[The Long Night by Stanley Weyman]@TWC D-Link bookThe Long Night CHAPTER XXII 7/36
He flung out his arms; his eyes, cast upwards, called God to witness that it was too much! It was too much! Some way of escape there must be.
Heaven could not look down on, could not suffer such deeds in a Christian land.
But men and women, girls and young children had suffered these things; had appealed and called Heaven to witness, and gone to death, and Heaven had not moved, nor the angels descended! But it could not be in her case.

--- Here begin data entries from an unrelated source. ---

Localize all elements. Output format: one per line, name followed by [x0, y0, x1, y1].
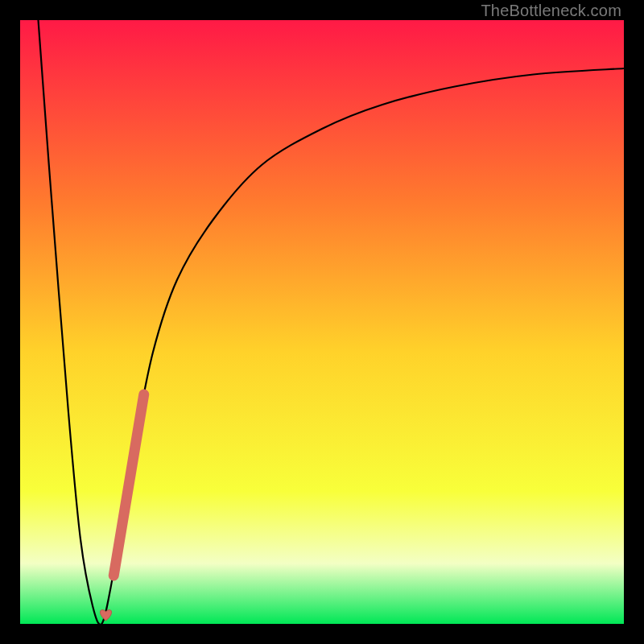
watermark-text: TheBottleneck.com: [481, 2, 621, 20]
outer-frame: TheBottleneck.com: [0, 0, 644, 644]
chart-svg: [20, 20, 624, 624]
gradient-background: [20, 20, 624, 624]
plot-area: [20, 20, 624, 624]
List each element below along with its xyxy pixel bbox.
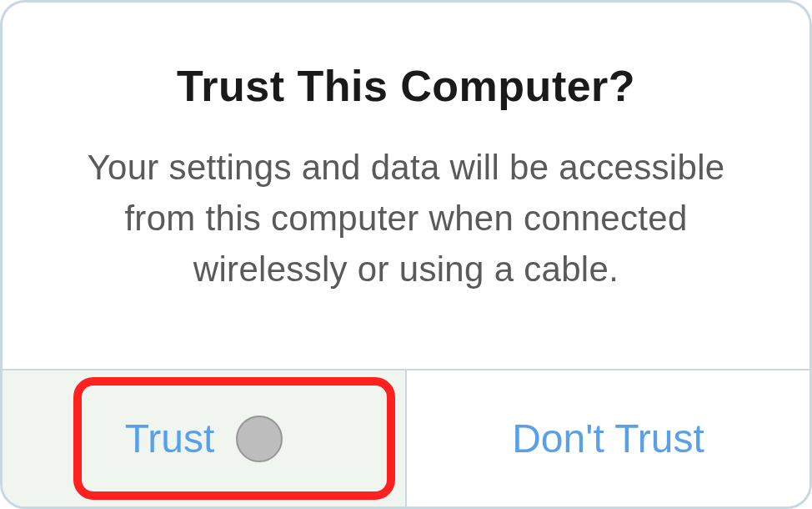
- dont-trust-button-label: Don't Trust: [512, 416, 704, 461]
- trust-button-inner: Trust: [125, 416, 283, 462]
- dont-trust-button[interactable]: Don't Trust: [407, 370, 809, 506]
- trust-button-label: Trust: [125, 416, 215, 461]
- dialog-message: Your settings and data will be accessibl…: [53, 143, 759, 295]
- dialog-button-row: Trust Don't Trust: [3, 369, 809, 506]
- dialog-content: Trust This Computer? Your settings and d…: [3, 3, 809, 369]
- cursor-indicator-icon: [236, 416, 283, 462]
- trust-dialog: Trust This Computer? Your settings and d…: [0, 0, 812, 509]
- dialog-title: Trust This Computer?: [177, 61, 635, 111]
- trust-button[interactable]: Trust: [3, 370, 407, 506]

Some way of escape there must be.
There must be. Why should she not leave her mother to her fate? A fate that could not be evaded? Why need she, whose capacity for suffering was so great, who had so much of life and love and all good things before her, remain to share the pains of one whose span in any case was nearing its end? Of one who had no longer power--or so it seemed--to meet the smallest shock, and must succumb before she knew more of suffering than the name. One whom a rude word might almost extinguish, and a rough push thrust out of life? Why remain, when to remain was to sacrifice two lives in lieu of one, to give and get nothing, to die for a prejudice? Why remain, when by remaining she could not save her mother, but, on the contrary, must inflict the sharpest pang of all, since she destroyed the being who was dearest to her mother, the being whom her mother would die to save? He grew heated as he dwelt on it.